Sustainability and International Recognition
Another relevant point is the increasing appreciation of good environmental practices. Marfrig received the highest score from the CDP (Carbon Disclosure Project) in the Climate, Water Security, and Forests categories, an unprecedented achievement among companies in the Americas and the food sector. This positions the company as a sustainability reference, which tends to attract international investors and business partnerships with countries that require stricter environmental commitments.
“Over the past few months, we have intensified synergies with BRF, increased our global presence, and maintained our commitment to sustainable, traceable, and deforestation-free livestock farming,” said Marcos Molina, chairman of the boards of both companies.
What Changes for the Brazilian Consumer?
In the short term, it is unlikely that consumers will notice immediate changes in prices or products on the shelves. However, the new structure could generate efficiency gains that may eventually reflect in increased competitiveness, product innovation, and even more aggressive exports.
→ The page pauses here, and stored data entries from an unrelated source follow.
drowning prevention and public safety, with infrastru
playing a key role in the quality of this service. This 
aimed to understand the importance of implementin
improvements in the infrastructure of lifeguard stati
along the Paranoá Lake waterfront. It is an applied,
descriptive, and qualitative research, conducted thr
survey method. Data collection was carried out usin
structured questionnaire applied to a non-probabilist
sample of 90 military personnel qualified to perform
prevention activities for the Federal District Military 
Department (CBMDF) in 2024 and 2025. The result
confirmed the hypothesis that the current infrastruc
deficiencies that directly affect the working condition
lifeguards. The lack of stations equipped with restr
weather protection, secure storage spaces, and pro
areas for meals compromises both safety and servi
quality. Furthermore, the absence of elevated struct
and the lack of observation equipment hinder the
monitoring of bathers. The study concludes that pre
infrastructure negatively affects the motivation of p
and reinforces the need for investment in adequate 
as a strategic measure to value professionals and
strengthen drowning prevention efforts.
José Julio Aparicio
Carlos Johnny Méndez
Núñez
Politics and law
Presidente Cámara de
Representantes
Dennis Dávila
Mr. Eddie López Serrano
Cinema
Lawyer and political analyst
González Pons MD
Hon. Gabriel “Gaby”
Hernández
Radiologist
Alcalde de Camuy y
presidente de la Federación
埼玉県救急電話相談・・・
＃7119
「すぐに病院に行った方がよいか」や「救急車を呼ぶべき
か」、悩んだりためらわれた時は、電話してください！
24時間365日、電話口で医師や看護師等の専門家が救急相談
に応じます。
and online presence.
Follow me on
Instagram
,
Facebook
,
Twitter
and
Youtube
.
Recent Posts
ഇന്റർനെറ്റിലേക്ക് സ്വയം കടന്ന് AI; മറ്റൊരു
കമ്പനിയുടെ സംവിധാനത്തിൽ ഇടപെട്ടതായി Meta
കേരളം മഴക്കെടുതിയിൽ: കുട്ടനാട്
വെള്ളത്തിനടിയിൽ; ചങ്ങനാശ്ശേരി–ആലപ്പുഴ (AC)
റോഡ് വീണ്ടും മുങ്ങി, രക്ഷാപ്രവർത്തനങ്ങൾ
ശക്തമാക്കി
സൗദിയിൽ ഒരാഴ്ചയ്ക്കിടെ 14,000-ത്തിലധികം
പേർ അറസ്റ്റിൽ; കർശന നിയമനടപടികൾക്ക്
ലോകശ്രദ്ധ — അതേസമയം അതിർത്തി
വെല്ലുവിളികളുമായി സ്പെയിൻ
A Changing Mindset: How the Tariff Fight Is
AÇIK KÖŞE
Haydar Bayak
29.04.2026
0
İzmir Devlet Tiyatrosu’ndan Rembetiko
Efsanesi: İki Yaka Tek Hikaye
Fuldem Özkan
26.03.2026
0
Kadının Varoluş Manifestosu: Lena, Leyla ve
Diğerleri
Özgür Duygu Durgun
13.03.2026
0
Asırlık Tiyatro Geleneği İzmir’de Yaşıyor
Furthermore, with brands like Sadia, Perdigão, Qualy, and others under the same umbrella, MBRF may concentrate even more its bargaining power over retail, influencing distribution and marketing strategies in the processed food sector.
What Does the Market Think?
Financial analysts are observing the movement with optimism but also caution. The merger of two large companies requires time, integration of systems, and cultural alignment. There are also regulatory and union challenges that may arise along the way.
However, the trend is that, once consolidated, MBRF will have enough muscle to act even more aggressively in the international protein market, reinforcing Brazil’s role as a global agricultural powerhouse.